Native task errors are recorded on scheduled_task_runs, release the lease with a bounded retry delay, and never transition to completed. CLICKHOUSE_URL is therefore mandatory on deml-scheduler; missing configuration makes the weekly cleanup fail visibly instead of silently succeeding.

Rollback

Stop the affected Rust role before enabling its Python fallback. Set PYTHON_EMBEDDED_SCHEDULERS_ENABLED=1 only when both deml-probe and deml-scheduler are stopped. The Python relay may be started only after every deml-relay replica is stopped or drained.
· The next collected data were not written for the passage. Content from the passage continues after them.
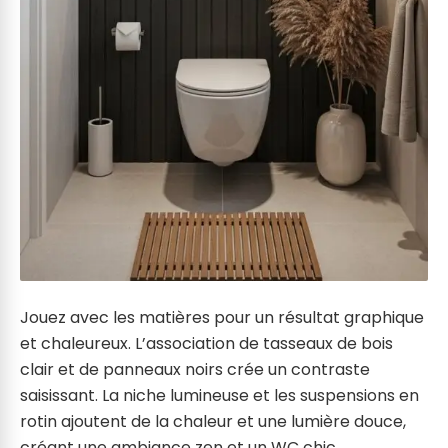
Jouez avec les matières pour un résultat graphique
et chaleureux. L’association de tasseaux de bois
clair et de panneaux noirs crée un contraste
saisissant. La niche lumineuse et les suspensions en
rotin ajoutent de la chaleur et une lumière douce,
créant une ambiance zen et un WC chic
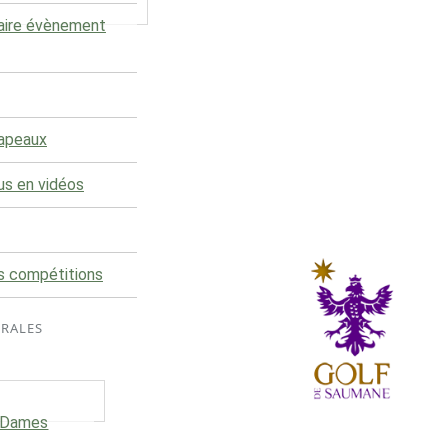
aire évènement
rapeaux
us en vidéos
s compétitions
ÉRALES
e Dames
Le club du Golf de Saumane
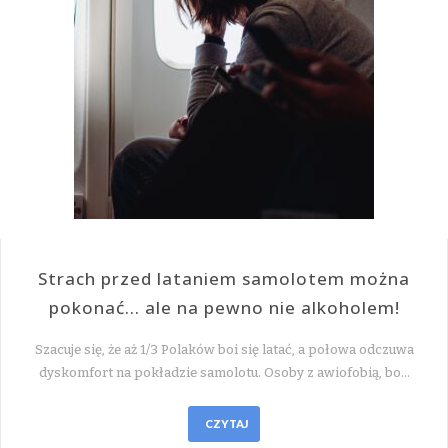
Strach przed lataniem samolotem można
pokonać… ale na pewno nie alkoholem!
Szacuje się, że aż 1/3 Polaków boi się latać, a połowa odczuwa
dyskomfort na pokładzie samolotu. Osoby z awiofobią, bo…
CZYTAJ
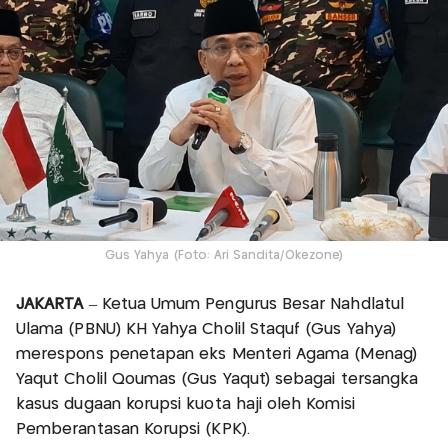
Gus Yahya (Foto: Ari Sandita/Okezone)
JAKARTA
– Ketua Umum Pengurus Besar Nahdlatul
Ulama (PBNU) KH Yahya Cholil Staquf (Gus Yahya)
merespons penetapan eks Menteri Agama (Menag)
Yaqut Cholil Qoumas (Gus Yaqut) sebagai tersangka
kasus dugaan korupsi kuota haji oleh Komisi
Pemberantasan Korupsi (KPK).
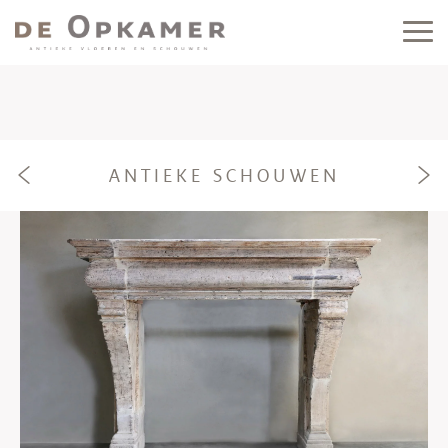
ANTIEKE SCHOUWEN
e
f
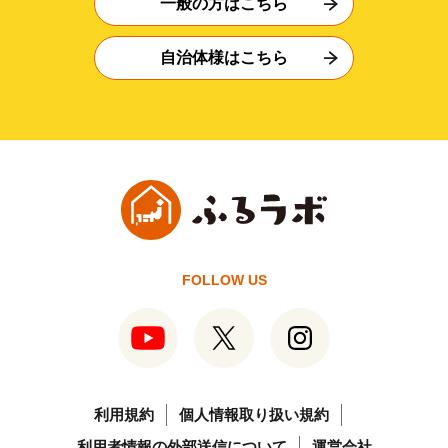
一般の方はこちら
自治体様はこちら
FOLLOW US
利用規約
個人情報取り扱い規約
利用者情報の外部送信について
運営会社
The migration is additive; rollback does not require dropping data-plane tables.

Acceptance gates

  • Two relay replicas process a seeded backlog without concurrently leasing the same row.
  • Killing a relay after broker acknowledgement produces at most an idempotent duplicate and no lost event.
  • Restarting two scheduler replicas does not create a second logical task bucket.
  • A Django outage does not stop probe observations or Outbox delivery.
  • A poison telemetry-raw record reaches its DLQ before the source offset is committed.
  • Firestore projections continue while raw telemetry normalization is intentionally stopped.
  • Rust unit tests, Clippy with warnings denied, Django migration checks, backend tests, and docker compose config pass before promotion.